Assignment. Print the whole listing again exactly as it stands, leaving out any images.

%%

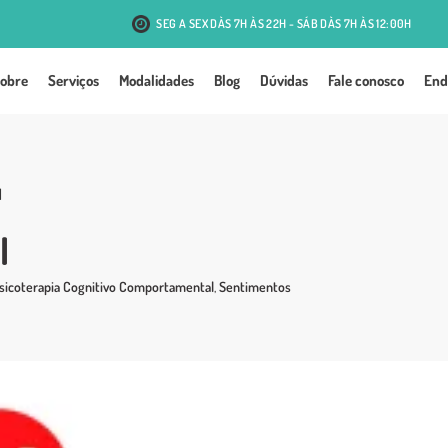
SEG A SEX DÀS 7H ÀS 22H - SÁB DÀS 7H ÀS 12:00H
R. Antônio J. Mesquita, 131 - Passo d'Areia - Porto Alegre
obre
Serviços
Modalidades
Blog
Dúvidas
Fale conosco
End
l
l
sicoterapia Cognitivo Comportamental
,
Sentimentos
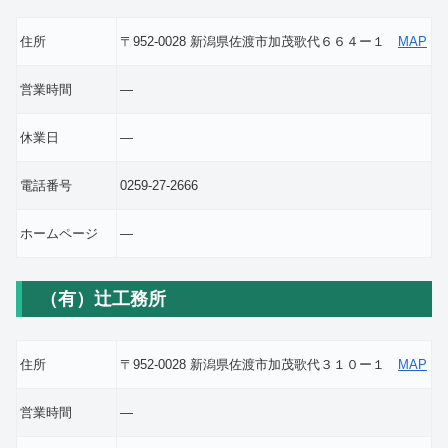
住所
〒952-0028 新潟県佐渡市加茂歌代６６４ー１
MAP
営業時間
―
休業日
―
電話番号
0259-27-2666
ホームページ
―
（有）辻工務所
住所
〒952-0028 新潟県佐渡市加茂歌代３１０ー１
MAP
営業時間
―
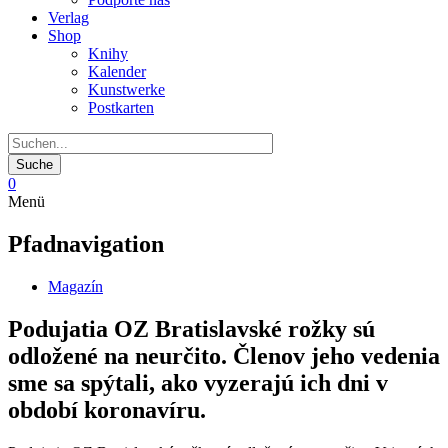
Verlag
Shop
Knihy
Kalender
Kunstwerke
Postkarten
0
Menü
Pfadnavigation
Magazín
Podujatia OZ Bratislavské rožky sú
odložené na neurčito. Členov jeho vedenia
sme sa spýtali, ako vyzerajú ich dni v
období koronavíru.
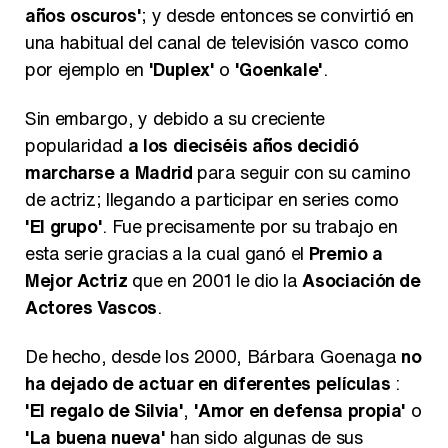
años oscuros'
; y desde entonces se convirtió en
Belén Esteban: "Estoy emocionada, muy contenta y muy feliz por llegar a RTVE"
una habitual del canal de televisión vasco como
por ejemplo en
'Duplex'
o
'Goenkale'
.
Sin embargo, y debido a su creciente
Manu Baqueiro: "Tuve como referente a Bruce Willis en 'Luz de Luna' para mi trabajo en la serie 'Perdiendo el juicio'"
popularidad
a los dieciséis años decidió
marcharse a Madrid
para seguir con su camino
de actriz; llegando a participar en series como
'El grupo'
. Fue precisamente por su trabajo en
esta serie gracias a la cual ganó el
Premio a
Magdalena de Suecia responde a las críticas y explica por qué le han permitido lanzar su propio negocio
Mejor Actriz
que en 2001 le dio la
Asociación de
Actores Vascos
.
De hecho, desde los 2000, Bárbara Goenaga
no
ha dejado de actuar en diferentes películas
:
'El regalo de Silvia'
,
'Amor en defensa propia'
o
'La buena nueva'
han sido algunas de sus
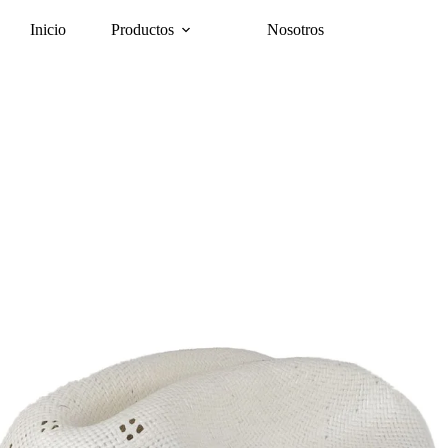
Inicio
Productos
Nosotros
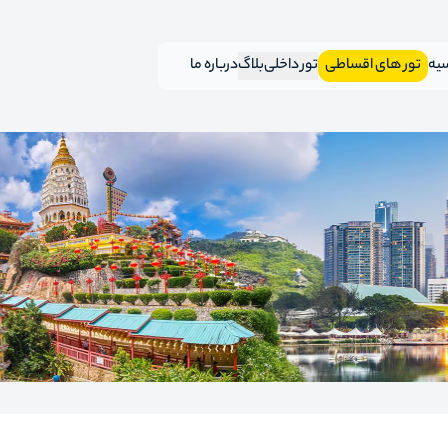
سیه
تور های اقساطی
تور داخلی
بلاگ
درباره ما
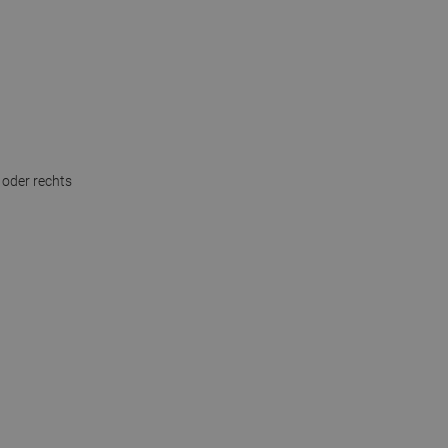
 oder rechts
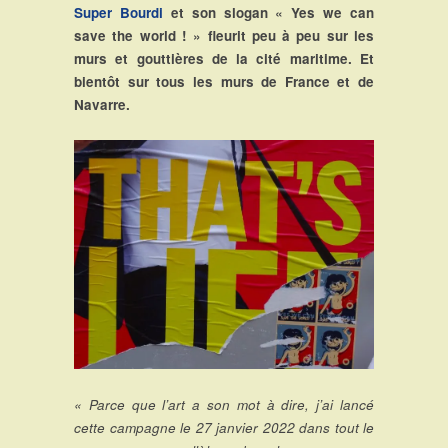
Super Bourdi
et son slogan « Yes we can
save the world ! » fleurit peu à peu sur les
murs et gouttières de la cité maritime. Et
bientôt sur tous les murs de France et de
Navarre.
« Parce que l’art a son mot à dire, j’ai lancé
cette campagne le 27 janvier 2022 dans tout le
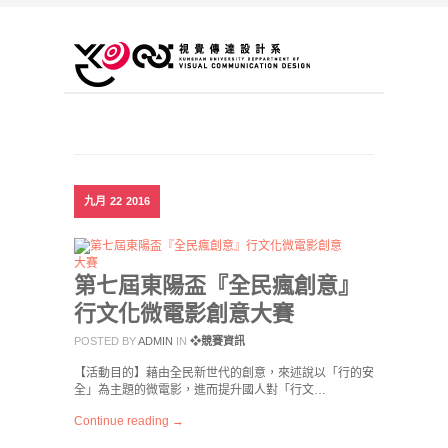
九月
22
2016
第七屆東陽盃『全民瘋創意』
行文化微電影創意大賽
POSTED BY
ADMIN
IN
❖競賽資訊
【活動目的】藉由全民新世代的創意，來述說以「行的安
全」為主題的微電影，進而提升國人對「行文…
Continue reading →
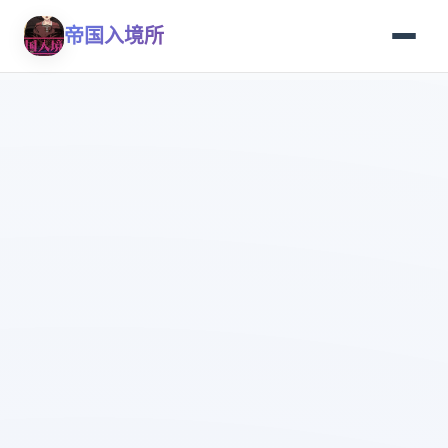
帝国入境所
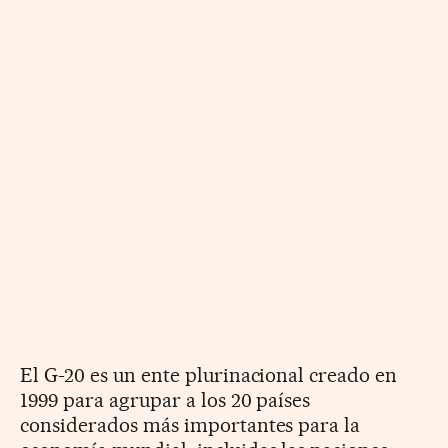
El G-20 es un ente plurinacional creado en
1999 para agrupar a los 20 países
considerados más importantes para la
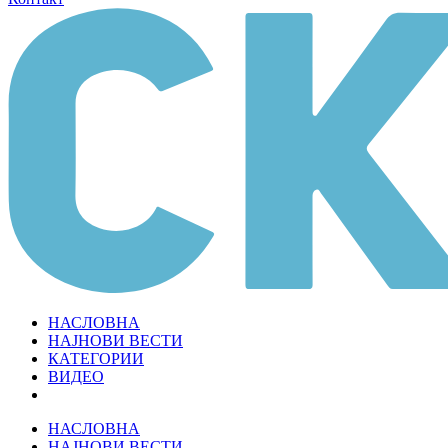
НАСЛОВНА
НАЈНОВИ ВЕСТИ
КАТЕГОРИИ
ВИДЕО
НАСЛОВНА
НАЈНОВИ ВЕСТИ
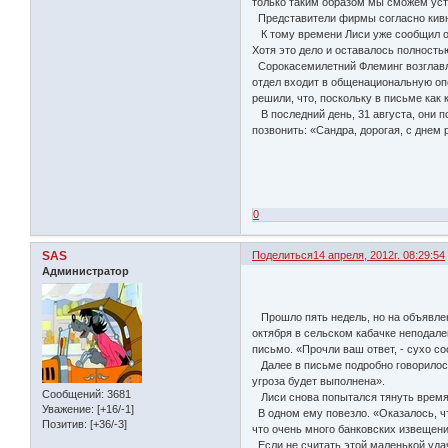
только таким образом мы сможем уста
Представители фирмы согласно кивну
К тому времени Лиси уже сообщил об
Хотя это дело и оставалось полност
Сорокасемилетний Флеминг возглавля
отдел входит в общенациональную оп
решили, что, поскольку в письме как 
В последний день, 31 августа, они п
позвонить: «Сандра, дорогая, с днем
0
SAS
Поделиться
14 апреля, 2012г. 08:29:54
Администратор
Прошло пять недель, но на объявлени
октября в сельском кабачке неподале
письмо. «Прочли ваш ответ, - сухо с
Далее в письме подробно говорилось 
угроза будет выполнена».
Сообщений:
3681
Лиси снова попытался тянуть время. 
Уважение:
[+16/-1]
В одном ему повезло. «Оказалось, чт
Позитив:
[+36/-3]
что очень много банковских извещени
Если не считать этой маленькой уда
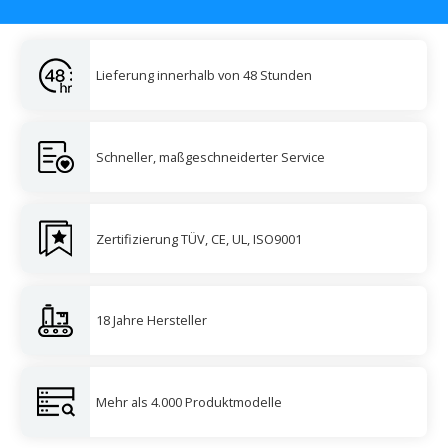
Lieferung innerhalb von 48 Stunden
Schneller, maßgeschneiderter Service
Zertifizierung TÜV, CE, UL, ISO9001
18 Jahre Hersteller
Mehr als 4.000 Produktmodelle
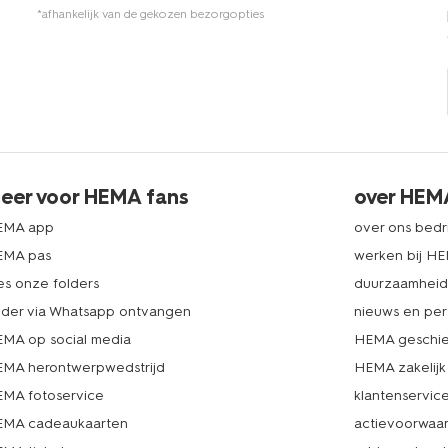
*afhankelijk van de gekozen bezorgopties
eer voor HEMA fans
over HEM
EMA app
over ons bedri
EMA pas
werken bij H
es onze folders
duurzaamhei
lder via Whatsapp ontvangen
nieuws en per
MA op social media
HEMA geschie
MA herontwerpwedstrijd
HEMA zakelijk
MA fotoservice
klantenservic
MA cadeaukaarten
actievoorwaa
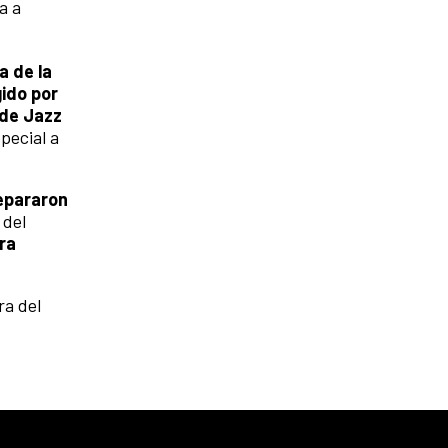
a a
a de la
gido por
 de Jazz
pecial a
repararon
, del
ra
ra del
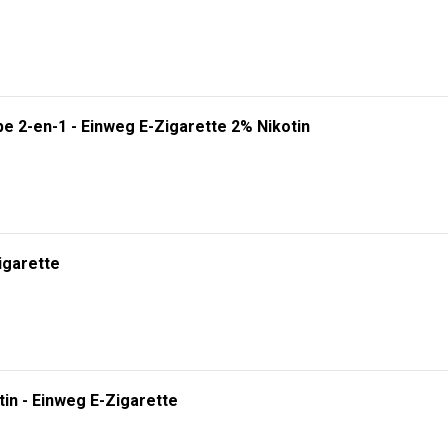
e 2-en-1 - Einweg E-Zigarette 2% Nikotin
igarette
tin - Einweg E-Zigarette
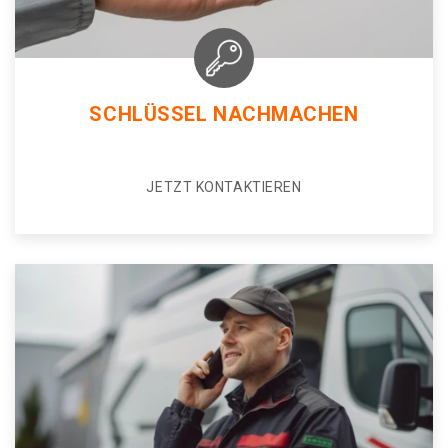
SCHLÜSSEL NACHMACHEN
JETZT KONTAKTIEREN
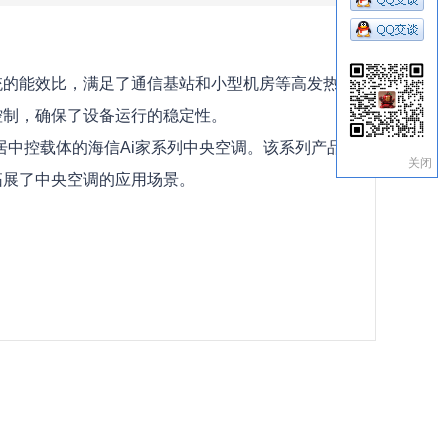
统的能效比，满足了通信基站和小型机房等高发热量
控制，确保了设备运行的稳定性。
居中控载体的海信Ai家系列中央空调。该系列产品
关闭
拓展了中央空调的应用场景。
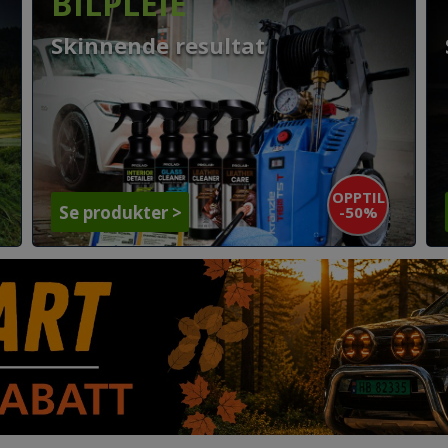
BILPLEIE
Skinnende resultat
OPPTIL
-50%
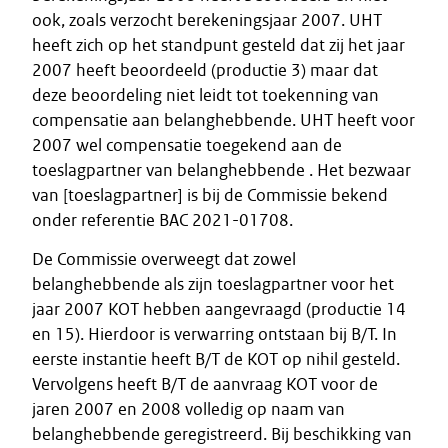
ook, zoals verzocht berekeningsjaar 2007. UHT
heeft zich op het standpunt gesteld dat zij het jaar
2007 heeft beoordeeld (productie 3) maar dat
deze beoordeling niet leidt tot toekenning van
compensatie aan belanghebbende. UHT heeft voor
2007 wel compensatie toegekend aan de
toeslagpartner van belanghebbende . Het bezwaar
van [toeslagpartner] is bij de Commissie bekend
onder referentie BAC 2021-01708.
De Commissie overweegt dat zowel
belanghebbende als zijn toeslagpartner voor het
jaar 2007 KOT hebben aangevraagd (productie 14
en 15). Hierdoor is verwarring ontstaan bij B/T. In
eerste instantie heeft B/T de KOT op nihil gesteld.
Vervolgens heeft B/T de aanvraag KOT voor de
jaren 2007 en 2008 volledig op naam van
belanghebbende geregistreerd. Bij beschikking van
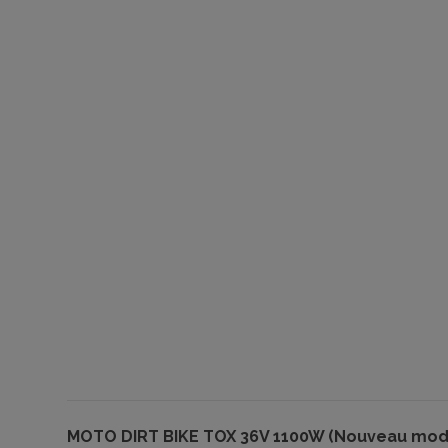
MOTO DIRT BIKE TOX 36V 1100W (Nouveau mod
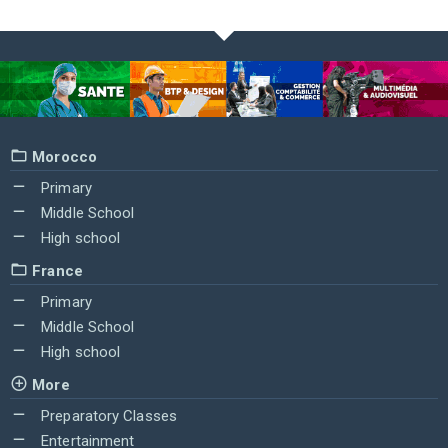
Morocco
Primary
Middle School
High school
France
Primary
Middle School
High school
More
Preparatory Classes
Entertainment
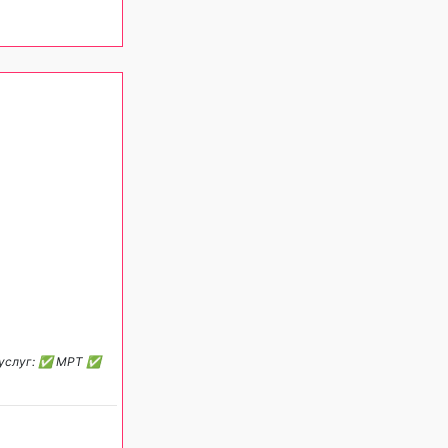
ь услуг: ✅ МРТ ✅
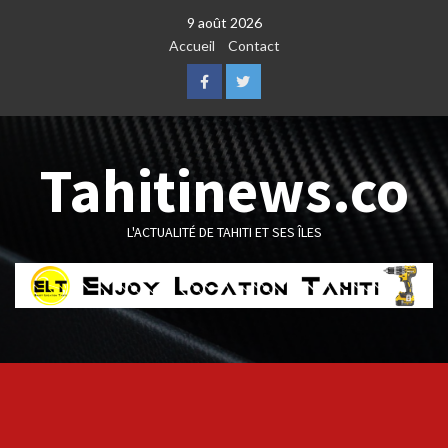
Skip
9 août 2026
to
Accueil
Contact
content
Facebook
Twitter
Tahitinews.co
L'ACTUALITÉ DE TAHITI ET SES ÎLES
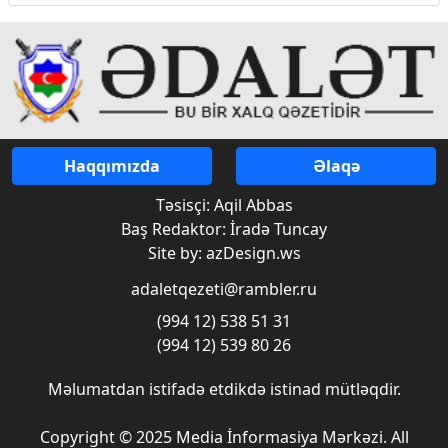
Haqqımızda
Əlaqə
Təsisçi: Aqil Abbas
Baş Redaktor: İradə Tuncay
Site by: azDesign.ws
adaletqezeti@rambler.ru
(994 12) 538 51 31
(994 12) 539 80 26
Məlumatdan istifadə etdikdə istinad mütləqdir.
Copyright © 2025 Media İnformasiya Mərkəzi. All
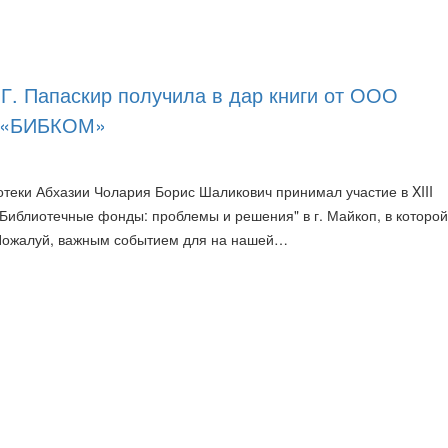
 Г. Папаскир получила в дар книги от ООО
к «БИБКОМ»
отеки Абхазии Чолария Борис Шаликович принимал участие в XIII
Библиотечные фонды: проблемы и решения" в г. Майкоп, в которо
 Пожалуй, важным событием для на нашей…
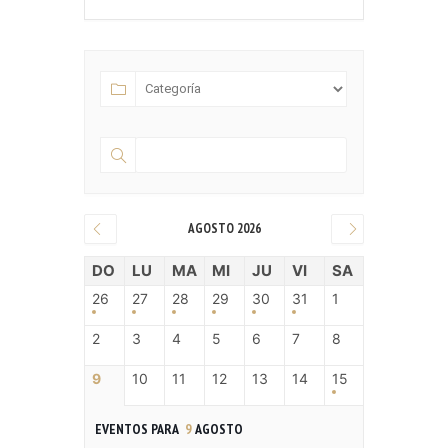
AGOSTO 2026
DO
LU
MA
MI
JU
VI
SA
26
27
28
29
30
31
1
2
3
4
5
6
7
8
9
10
11
12
13
14
15
EVENTOS PARA
9
AGOSTO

%%

Response for this exercise.
SEG A SEX DÀS 7H ÀS 22H - SÁB DÀS 7H ÀS 12:00H
R. Antônio J. Mesquita, 131 - Passo d'Areia - Porto Alegre
obre
Serviços
Modalidades
Blog
Dúvidas
Fale conosco
End
l
l
sicoterapia Cognitivo Comportamental
,
Sentimentos
住所
〒952-0028 新潟県佐渡市加茂歌代６６４ー１
MAP
営業時間
―
休業日
―
電話番号
0259-27-2666
ホームページ
―
（有）辻工務所
住所
〒952-0028 新潟県佐渡市加茂歌代３１０ー１
MAP
営業時間
―
Verlag
Shop
Knihy
Kalender
Kunstwerke
Postkarten
0
Menü
Pfadnavigation
Magazín
Podujatia OZ Bratislavské rožky sú
odložené na neurčito. Členov jeho vedenia
sme sa spýtali, ako vyzerajú ich dni v
období koronavíru.
años oscuros'
; y desde entonces se convirtió en
Belén Esteban: "Estoy emocionada, muy contenta y muy feliz por llegar a RTVE"
una habitual del canal de televisión vasco como
por ejemplo en
'Duplex'
o
'Goenkale'
.
Sin embargo, y debido a su creciente
Manu Baqueiro: "Tuve como referente a Bruce Willis en 'Luz de Luna' para mi trabajo en la serie 'Perdiendo el juicio'"
popularidad
a los dieciséis años decidió
marcharse a Madrid
para seguir con su camino
de actriz; llegando a participar en series como
'El grupo'
. Fue precisamente por su trabajo en
esta serie gracias a la cual ganó el
Premio a
Magdalena de Suecia responde a las críticas y explica por qué le han permitido lanzar su propio negocio
Mejor Actriz
que en 2001 le dio la
Asociación de
Actores Vascos
.
De hecho, desde los 2000, Bárbara Goenaga
no
ha dejado de actuar en diferentes películas
:
'El regalo de Silvia'
,
'Amor en defensa propia'
o
'La buena nueva'
han sido algunas de sus
Inicio
Productos
Nosotros
سیه
تور های اقساطی
تور داخلی
بلاگ
درباره ما
 oder rechts
Super Bourdi
et son slogan « Yes we can
save the world ! » fleurit peu à peu sur les
murs et gouttières de la cité maritime. Et
bientôt sur tous les murs de France et de
Navarre.
« Parce que l’art a son mot à dire, j’ai lancé
cette campagne le 27 janvier 2022 dans tout le
九月
22
2016
第七屆東陽盃『全民瘋創意』
行文化微電影創意大賽
POSTED BY
ADMIN
IN
❖競賽資訊
【活動目的】藉由全民新世代的創意，來述說以「行的安
全」為主題的微電影，進而提升國人對「行文…
Continue reading →
帝国入境所
El G-20 es un ente plurinacional creado en
1999 para agrupar a los 20 países
considerados más importantes para la
НАСЛОВНА
НАЈНОВИ ВЕСТИ
КАТЕГОРИИ
ВИДЕО
НАСЛОВНА
НАЈНОВИ ВЕСТИ
только таким образом мы сможем уста
Представители фирмы согласно кивну
К тому времени Лиси уже сообщил об
Хотя это дело и оставалось полност
Сорокасемилетний Флеминг возглавля
отдел входит в общенациональную оп
решили, что, поскольку в письме как 
В последний день, 31 августа, они п
позвонить: «Сандра, дорогая, с днем
0
SAS
Поделиться
14 апреля, 2012г. 08:29:54
Администратор
Прошло пять недель, но на объявлени
октября в сельском кабачке неподале
письмо. «Прочли ваш ответ, - сухо с
Далее в письме подробно говорилось 
угроза будет выполнена».
Сообщений:
3681
Лиси снова попытался тянуть время. 
Уважение:
[+16/-1]
В одном ему повезло. «Оказалось, чт
Позитив:
[+36/-3]
что очень много банковских извещени
Если не считать этой маленькой уда
Lieferung innerhalb von 48 Stunden
Schneller, maßgeschneiderter Service
Zertifizierung TÜV, CE, UL, ISO9001
18 Jahre Hersteller
Mehr als 4.000 Produktmodelle
*afhankelijk van de gekozen bezorgopties
eer voor HEMA fans
over HEM
EMA app
over ons bedri
EMA pas
werken bij H
es onze folders
duurzaamhei
lder via Whatsapp ontvangen
nieuws en per
MA op social media
HEMA geschie
MA herontwerpwedstrijd
HEMA zakelijk
MA fotoservice
klantenservic
MA cadeaukaarten
actievoorwaa
a a
a de la
gido por
 de Jazz
pecial a
repararon
, del
ra
ra del
e 2-en-1 - Einweg E-Zigarette 2% Nikotin
igarette
tin - Einweg E-Zigarette
SCHLÜSSEL NACHMACHEN
JETZT KONTAKTIEREN
统的能效比，满足了通信基站和小型机房等高发热量
控制，确保了设备运行的稳定性。
居中控载体的海信Ai家系列中央空调。该系列产品
关闭
拓展了中央空调的应用场景。
BILPLEIE
Skinnende resultat
OPPTIL
-50%
ook, zoals verzocht berekeningsjaar 2007. UHT
heeft zich op het standpunt gesteld dat zij het jaar
2007 heeft beoordeeld (productie 3) maar dat
deze beoordeling niet leidt tot toekenning van
compensatie aan belanghebbende. UHT heeft voor
2007 wel compensatie toegekend aan de
toeslagpartner van belanghebbende . Het bezwaar
van [toeslagpartner] is bij de Commissie bekend
onder referentie BAC 2021-01708.
De Commissie overweegt dat zowel
belanghebbende als zijn toeslagpartner voor het
jaar 2007 KOT hebben aangevraagd (productie 14
en 15). Hierdoor is verwarring ontstaan bij B/T. In
eerste instantie heeft B/T de KOT op nihil gesteld.
Vervolgens heeft B/T de aanvraag KOT voor de
jaren 2007 en 2008 volledig op naam van
belanghebbende geregistreerd. Bij beschikking van
MOTO DIRT BIKE TOX 36V 1100W (Nouveau mod
Morocco
Primary
Middle School
High school
France
Primary
Middle School
High school
More
Preparatory Classes
Entertainment
ь услуг: ✅ МРТ ✅
Skip
9 août 2026
to
Accueil
Contact
content
Facebook
Twitter
Tahitinews.co
L'ACTUALITÉ DE TAHITI ET SES ÎLES
Haqqımızda
Əlaqə
Təsisçi: Aqil Abbas
Baş Redaktor: İradə Tuncay
Site by: azDesign.ws
adaletqezeti@rambler.ru
(994 12) 538 51 31
(994 12) 539 80 26
Məlumatdan istifadə etdikdə istinad mütləqdir.
Copyright © 2025 Media İnformasiya Mərkəzi. All
 Г. Папаскир получила в дар книги от ООО
к «БИБКОМ»
отеки Абхазии Чолария Борис Шаликович принимал участие в XIII
Библиотечные фонды: проблемы и решения" в г. Майкоп, в которо
 Пожалуй, важным событием для на нашей…
AGOSTO 2026
DO
LU
MA
MI
JU
VI
SA
26
27
28
29
30
31
1
2
3
4
5
6
7
8
9
10
11
12
13
14
15
EVENTOS PARA
9
AGOSTO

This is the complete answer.